Open Bug 1899019 Opened 9 months ago Updated 3 days ago

Move FxMS ping and metrics out of newtab

Categories

(Firefox :: Messaging System, task, P1)

task
Points:
3

Tracking

()

REOPENED
137 Branch
Iteration:
137.2 - Feb 17 - Feb 28
Tracking Status
firefox137 --- affected

People

(Reporter: aminomancer, Assigned: pdahiya)

References

(Blocks 2 open bugs)

Details

(Whiteboard: [hnt-trainhop])

Attachments

(2 files)

Our glean stuff is currently in newtab, but we should move it to asrouter, since both directories have herald rules tagging the respective teams for review. As it stands, we won't be tagged for review when our ping/metrics change, but the newtab team will be.

ni?chutten to let us know if it's fine to just do this, or if we need to perform additional migration steps to make sure glean data and the dictionary page do not get messed up or duplicated. Thanks!

Flags: needinfo?(chutten)
No longer blocks: 1877199
See Also: → 1877199
See Also: → 1899030

There are a few things that come to mind when thinking about how to do this without interrupting data flow:

  1. Make sure the destination and source files are in the same lists in metrics_index.py. This ought to keep the pipeline from even really noticing the difference.
  2. Ensure the destination and source files both already exist, and continue to exist after the definitions move, even if they're empty. The pipeline has a mechanism for recognizing new files and another mechanism for recognizing new/changed metrics and pings within those files. If those operations aren't externally synchronized, we could get into a weird situation requiring manual intervention.
    • If any files need to be added, add them early. And then don't move definitions to the new files until the day after that file appears in the list in repositories.yaml (usually just the day after the first build that has the new files in it).
    • As for the reasons why we're keeping them even if they're empty, there are two of them: 1) Saves someone some effort and some waiting for when they want to add metrics/pings to the source component later, 2) If there are backouts, even from autoland, file deletions can become annoying on the pipeline.
  3. If necessary, update the tags of these metrics and pings (if they don't have definition-specific tag metadata, they inherit the file-level $tags param) to point to the correct product&component so that in the dictionary they're associated with other similar instrumentation. This is a nice-to-have and can happen whenever you'd like.
  4. Test the data coming from the build using the Glean Debug Ping Viewer (via e.g. about:glean) and all of your automated suites.
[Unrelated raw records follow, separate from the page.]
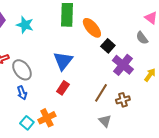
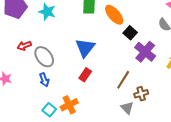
brown cross: (123, 100) -> (141, 94), moved

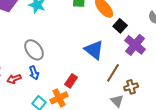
red arrow: (24, 46) -> (14, 79), moved
blue triangle: (85, 48) -> (94, 50), moved, turned -30
red rectangle: (85, 75) -> (71, 81), moved

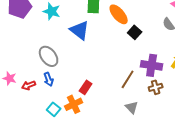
purple cross: (135, 45) -> (152, 65), moved, turned -30
blue triangle: (94, 50) -> (80, 30), moved
brown cross: (131, 87) -> (156, 87), moved

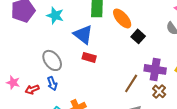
red rectangle: (86, 87) -> (89, 57), moved, turned 72
brown cross: (156, 87) -> (159, 91), turned -32

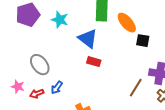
black square: (138, 36) -> (143, 41), turned -32
gray ellipse: (52, 60) -> (40, 65), moved
blue arrow: (52, 83) -> (57, 88), turned 56

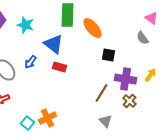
black square: (143, 41) -> (109, 55), moved
blue arrow: (57, 88) -> (31, 62), moved

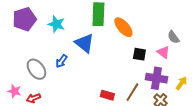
pink triangle: (152, 18) -> (163, 52), moved
red rectangle: (60, 67) -> (107, 95), moved
yellow arrow: (151, 75) -> (181, 83), moved

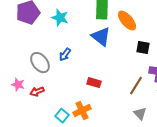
blue triangle: (84, 43) -> (101, 37), moved
red rectangle: (107, 95) -> (94, 83), moved

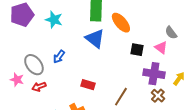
pink star: (18, 85) -> (17, 80), moved
brown line: (136, 86) -> (121, 97), moved
red arrow: (37, 92) -> (39, 87), moved

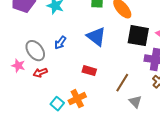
blue triangle: (95, 39) -> (96, 37), moved
black square: (137, 50) -> (138, 36), size x1.6

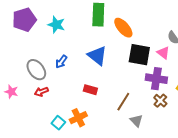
pink star: (18, 66) -> (11, 92), moved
This will ensure the instrumentation didn't pick up a fault along the way.
  5. Monitor the data coming in after the swap reaches a build. Use client_info.app_build to see your data coming in from buildids that have your changes, and use the moz-fx-data-shared-prod.firefox_desktop_live.messaging_system_v1 table to read "messaging-system" pings that hit the pipeline within the past 15mins (this data is not deduplicated and is otherwise unfit for general analysis, but it's good for monitoring). You should ultimately see the rate of pings per client in builds with your change reach the rate from builds without your change, but more immediately we just want to make sure that the pings come through at all and they have the metrics you expect in the columns that you expect. If there aren't any "messaging-system" pings, or there aren't the right number of them or contents in them, reach out.

That should keep the data flowing and minimize the likelihood that we'll need to bug pipeline folks to manually intercede.

So long as things haven't changed since the last time I looked into it, "messaging-system" pings' downstream analyses are limited mostly to nightly batched derivations, so we have some wriggle room to fix things before they get too wrong and won't end up suffering too much if things do go wrong and we have to wait until things are made right.

Flags: needinfo?(chutten)

(In reply to Chris H-C :chutten from comment #1)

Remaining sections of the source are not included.